Assigned task:
Go through the records below and return each line that has "radio" in it.

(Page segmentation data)
# # # # #
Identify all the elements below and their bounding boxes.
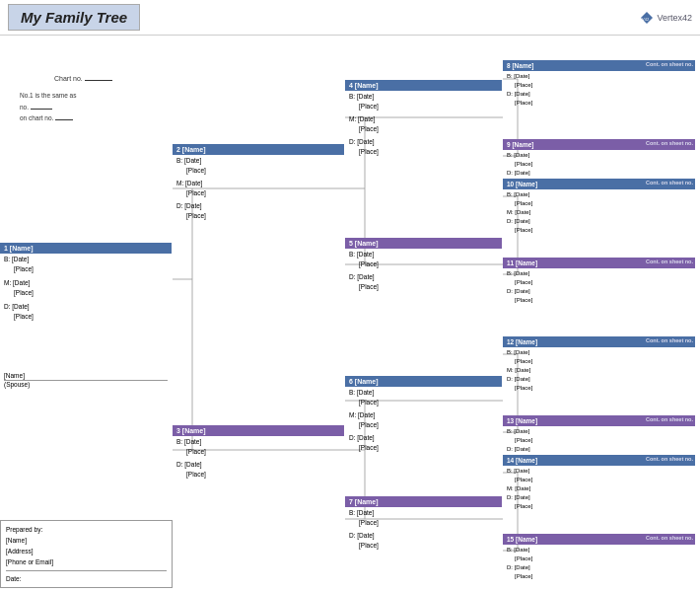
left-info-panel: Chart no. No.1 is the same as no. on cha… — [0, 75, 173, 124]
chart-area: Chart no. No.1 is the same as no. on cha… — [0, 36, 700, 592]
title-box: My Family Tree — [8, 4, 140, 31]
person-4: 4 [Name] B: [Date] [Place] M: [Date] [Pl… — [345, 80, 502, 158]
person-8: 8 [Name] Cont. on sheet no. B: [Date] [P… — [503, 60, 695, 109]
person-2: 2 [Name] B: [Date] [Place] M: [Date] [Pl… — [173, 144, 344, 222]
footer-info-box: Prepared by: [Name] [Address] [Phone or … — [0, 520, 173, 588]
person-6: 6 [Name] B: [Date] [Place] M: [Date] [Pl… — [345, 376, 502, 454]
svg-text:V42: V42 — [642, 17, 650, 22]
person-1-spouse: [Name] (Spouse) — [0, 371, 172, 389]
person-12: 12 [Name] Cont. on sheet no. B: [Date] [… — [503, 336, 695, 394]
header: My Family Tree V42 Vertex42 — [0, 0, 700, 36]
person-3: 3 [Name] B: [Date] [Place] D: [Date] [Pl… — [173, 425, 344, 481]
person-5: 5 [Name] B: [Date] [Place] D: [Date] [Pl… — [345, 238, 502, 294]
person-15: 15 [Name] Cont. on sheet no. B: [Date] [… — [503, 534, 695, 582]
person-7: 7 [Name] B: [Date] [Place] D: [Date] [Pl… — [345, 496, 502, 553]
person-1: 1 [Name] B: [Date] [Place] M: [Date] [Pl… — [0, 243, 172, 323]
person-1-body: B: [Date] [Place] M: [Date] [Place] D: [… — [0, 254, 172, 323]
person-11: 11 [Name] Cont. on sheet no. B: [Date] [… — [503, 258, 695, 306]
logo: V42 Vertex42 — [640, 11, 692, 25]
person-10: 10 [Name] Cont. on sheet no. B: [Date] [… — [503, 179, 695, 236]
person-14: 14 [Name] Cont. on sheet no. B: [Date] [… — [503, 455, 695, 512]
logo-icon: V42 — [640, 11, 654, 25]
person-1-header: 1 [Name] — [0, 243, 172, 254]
# # # # #
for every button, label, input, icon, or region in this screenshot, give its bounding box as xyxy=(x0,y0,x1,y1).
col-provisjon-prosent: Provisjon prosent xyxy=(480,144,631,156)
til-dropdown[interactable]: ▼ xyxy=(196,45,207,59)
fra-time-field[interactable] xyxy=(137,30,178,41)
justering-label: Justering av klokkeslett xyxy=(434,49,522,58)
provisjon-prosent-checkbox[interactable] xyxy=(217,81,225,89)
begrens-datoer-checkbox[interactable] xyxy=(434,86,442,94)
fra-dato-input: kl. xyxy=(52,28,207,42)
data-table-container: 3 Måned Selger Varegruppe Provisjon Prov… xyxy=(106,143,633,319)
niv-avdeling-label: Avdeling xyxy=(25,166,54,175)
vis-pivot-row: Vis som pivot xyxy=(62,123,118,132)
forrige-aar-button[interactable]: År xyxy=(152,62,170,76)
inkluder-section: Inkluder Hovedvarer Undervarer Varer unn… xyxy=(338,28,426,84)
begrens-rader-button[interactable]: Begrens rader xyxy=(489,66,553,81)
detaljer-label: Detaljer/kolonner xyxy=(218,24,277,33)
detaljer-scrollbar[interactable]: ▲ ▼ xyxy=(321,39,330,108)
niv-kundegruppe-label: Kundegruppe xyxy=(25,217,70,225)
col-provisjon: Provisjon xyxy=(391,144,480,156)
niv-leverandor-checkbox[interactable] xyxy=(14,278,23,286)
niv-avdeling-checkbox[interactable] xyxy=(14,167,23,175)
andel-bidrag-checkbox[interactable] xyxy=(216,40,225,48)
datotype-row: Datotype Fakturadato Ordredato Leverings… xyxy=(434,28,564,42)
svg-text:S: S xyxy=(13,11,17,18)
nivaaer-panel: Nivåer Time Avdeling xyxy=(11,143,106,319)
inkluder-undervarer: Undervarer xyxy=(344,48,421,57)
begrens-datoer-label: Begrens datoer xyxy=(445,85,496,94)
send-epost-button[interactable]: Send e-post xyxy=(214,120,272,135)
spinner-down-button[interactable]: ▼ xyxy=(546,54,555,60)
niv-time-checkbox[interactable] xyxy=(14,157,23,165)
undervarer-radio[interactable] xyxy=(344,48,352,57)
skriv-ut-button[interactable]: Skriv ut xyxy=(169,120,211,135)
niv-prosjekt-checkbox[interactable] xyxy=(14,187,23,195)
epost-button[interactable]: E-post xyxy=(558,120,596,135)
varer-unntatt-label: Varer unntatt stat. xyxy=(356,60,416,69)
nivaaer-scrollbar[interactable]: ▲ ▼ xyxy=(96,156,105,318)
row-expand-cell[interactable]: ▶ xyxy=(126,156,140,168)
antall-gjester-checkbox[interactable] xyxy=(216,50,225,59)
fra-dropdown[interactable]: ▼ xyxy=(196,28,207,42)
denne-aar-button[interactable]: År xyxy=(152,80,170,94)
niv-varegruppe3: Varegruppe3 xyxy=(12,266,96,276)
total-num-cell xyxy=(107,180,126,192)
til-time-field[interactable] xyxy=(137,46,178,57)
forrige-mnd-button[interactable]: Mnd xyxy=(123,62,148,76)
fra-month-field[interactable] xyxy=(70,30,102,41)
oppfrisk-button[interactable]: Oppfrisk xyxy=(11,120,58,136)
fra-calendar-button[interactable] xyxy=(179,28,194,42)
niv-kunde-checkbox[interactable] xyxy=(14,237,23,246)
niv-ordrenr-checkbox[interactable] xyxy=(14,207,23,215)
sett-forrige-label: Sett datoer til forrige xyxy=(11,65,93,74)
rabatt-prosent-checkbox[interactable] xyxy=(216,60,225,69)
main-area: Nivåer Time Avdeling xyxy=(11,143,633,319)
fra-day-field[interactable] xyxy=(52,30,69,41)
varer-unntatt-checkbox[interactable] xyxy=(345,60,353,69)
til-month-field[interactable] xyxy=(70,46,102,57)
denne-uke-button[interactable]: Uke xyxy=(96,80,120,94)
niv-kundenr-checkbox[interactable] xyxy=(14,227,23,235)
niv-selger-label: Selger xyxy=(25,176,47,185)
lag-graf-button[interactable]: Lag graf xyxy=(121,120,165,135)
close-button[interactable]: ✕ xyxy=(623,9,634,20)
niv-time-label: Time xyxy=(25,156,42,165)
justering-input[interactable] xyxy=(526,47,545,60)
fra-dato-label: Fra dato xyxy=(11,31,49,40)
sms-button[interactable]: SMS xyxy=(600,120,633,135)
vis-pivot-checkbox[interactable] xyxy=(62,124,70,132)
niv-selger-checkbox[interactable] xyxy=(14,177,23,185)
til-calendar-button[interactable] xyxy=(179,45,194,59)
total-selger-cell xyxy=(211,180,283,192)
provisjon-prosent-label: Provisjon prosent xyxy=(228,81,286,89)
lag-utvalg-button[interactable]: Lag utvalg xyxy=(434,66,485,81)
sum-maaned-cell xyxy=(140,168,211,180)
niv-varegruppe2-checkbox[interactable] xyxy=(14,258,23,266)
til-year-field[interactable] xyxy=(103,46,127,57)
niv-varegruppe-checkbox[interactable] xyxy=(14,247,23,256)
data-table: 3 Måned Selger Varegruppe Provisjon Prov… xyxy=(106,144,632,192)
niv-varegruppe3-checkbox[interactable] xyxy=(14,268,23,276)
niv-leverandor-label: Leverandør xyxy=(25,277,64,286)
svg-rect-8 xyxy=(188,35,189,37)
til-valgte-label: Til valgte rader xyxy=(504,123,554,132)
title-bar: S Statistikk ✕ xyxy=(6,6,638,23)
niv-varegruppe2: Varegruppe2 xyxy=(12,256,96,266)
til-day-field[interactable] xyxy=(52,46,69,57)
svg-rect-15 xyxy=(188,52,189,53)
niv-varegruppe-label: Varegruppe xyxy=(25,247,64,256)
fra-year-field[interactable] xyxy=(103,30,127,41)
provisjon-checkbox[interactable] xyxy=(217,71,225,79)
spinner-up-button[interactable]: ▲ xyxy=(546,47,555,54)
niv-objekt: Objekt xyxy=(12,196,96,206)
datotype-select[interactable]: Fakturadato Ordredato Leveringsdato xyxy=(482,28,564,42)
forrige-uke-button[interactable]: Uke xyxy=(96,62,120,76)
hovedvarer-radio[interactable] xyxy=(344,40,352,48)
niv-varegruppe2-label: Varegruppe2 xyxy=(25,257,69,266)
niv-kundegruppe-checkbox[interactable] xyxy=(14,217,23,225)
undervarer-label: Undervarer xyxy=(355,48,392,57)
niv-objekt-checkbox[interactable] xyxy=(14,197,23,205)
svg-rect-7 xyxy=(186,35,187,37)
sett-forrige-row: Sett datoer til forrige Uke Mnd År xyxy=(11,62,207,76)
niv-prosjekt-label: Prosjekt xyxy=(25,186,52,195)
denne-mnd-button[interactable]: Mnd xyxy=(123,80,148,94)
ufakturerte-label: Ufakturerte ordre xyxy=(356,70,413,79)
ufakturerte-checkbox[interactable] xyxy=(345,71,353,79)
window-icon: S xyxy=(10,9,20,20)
# # # # #
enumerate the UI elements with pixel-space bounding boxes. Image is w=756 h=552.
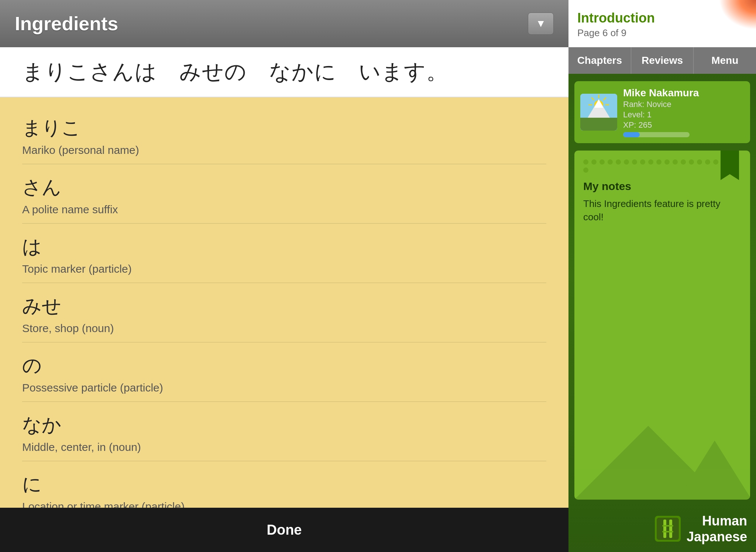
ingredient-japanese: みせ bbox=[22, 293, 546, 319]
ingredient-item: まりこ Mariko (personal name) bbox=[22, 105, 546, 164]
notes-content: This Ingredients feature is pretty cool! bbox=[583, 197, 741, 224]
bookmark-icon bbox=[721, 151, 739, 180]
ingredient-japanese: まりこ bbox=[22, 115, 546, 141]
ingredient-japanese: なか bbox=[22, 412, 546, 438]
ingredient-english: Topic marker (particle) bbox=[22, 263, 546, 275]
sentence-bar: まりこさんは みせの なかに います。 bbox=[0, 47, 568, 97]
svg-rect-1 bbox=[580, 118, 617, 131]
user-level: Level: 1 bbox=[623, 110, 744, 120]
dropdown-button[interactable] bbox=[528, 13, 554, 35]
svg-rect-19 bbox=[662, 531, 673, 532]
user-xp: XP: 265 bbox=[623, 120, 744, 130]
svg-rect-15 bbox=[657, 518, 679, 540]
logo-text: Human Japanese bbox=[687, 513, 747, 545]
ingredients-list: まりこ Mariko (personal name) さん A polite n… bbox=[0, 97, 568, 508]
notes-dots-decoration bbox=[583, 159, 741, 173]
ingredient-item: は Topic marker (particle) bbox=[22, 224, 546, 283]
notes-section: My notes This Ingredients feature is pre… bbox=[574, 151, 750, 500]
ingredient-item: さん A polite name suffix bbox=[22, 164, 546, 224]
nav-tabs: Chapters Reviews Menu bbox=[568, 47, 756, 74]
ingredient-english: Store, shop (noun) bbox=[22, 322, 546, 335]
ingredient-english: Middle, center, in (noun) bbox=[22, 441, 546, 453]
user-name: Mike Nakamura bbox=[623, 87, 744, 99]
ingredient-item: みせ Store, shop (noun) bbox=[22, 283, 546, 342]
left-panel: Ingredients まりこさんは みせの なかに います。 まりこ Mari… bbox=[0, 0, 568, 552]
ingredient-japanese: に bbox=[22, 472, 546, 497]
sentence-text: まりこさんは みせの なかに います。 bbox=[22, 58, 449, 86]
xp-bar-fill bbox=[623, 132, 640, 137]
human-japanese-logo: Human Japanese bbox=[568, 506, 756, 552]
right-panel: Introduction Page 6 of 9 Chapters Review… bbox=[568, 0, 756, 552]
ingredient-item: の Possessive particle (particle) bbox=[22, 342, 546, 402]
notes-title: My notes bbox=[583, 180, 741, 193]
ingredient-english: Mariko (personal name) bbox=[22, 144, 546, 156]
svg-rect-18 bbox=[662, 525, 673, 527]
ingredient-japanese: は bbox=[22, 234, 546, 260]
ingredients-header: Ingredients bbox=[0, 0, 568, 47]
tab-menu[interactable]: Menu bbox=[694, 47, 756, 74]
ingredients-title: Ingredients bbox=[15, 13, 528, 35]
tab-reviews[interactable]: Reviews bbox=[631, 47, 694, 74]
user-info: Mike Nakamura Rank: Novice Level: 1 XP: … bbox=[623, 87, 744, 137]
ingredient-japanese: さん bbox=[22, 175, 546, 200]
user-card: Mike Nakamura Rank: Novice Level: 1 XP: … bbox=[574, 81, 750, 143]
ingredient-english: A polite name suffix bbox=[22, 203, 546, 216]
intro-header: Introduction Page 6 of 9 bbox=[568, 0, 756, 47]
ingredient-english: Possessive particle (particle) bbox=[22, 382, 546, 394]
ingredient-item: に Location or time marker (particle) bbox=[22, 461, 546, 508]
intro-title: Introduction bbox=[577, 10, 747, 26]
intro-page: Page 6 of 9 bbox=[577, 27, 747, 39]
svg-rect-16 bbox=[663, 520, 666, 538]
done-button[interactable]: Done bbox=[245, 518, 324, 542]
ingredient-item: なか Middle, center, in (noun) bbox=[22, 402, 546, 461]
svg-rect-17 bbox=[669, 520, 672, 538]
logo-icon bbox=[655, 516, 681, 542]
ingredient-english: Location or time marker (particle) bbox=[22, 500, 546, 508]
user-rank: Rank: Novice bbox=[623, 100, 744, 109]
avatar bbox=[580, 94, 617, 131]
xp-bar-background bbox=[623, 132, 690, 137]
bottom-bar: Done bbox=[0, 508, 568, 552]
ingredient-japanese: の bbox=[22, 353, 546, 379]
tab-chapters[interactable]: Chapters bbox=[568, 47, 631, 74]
# # # # #
Result for this task:
undervarer-radio[interactable] xyxy=(344,48,352,57)
hovedvarer-radio[interactable] xyxy=(344,40,352,48)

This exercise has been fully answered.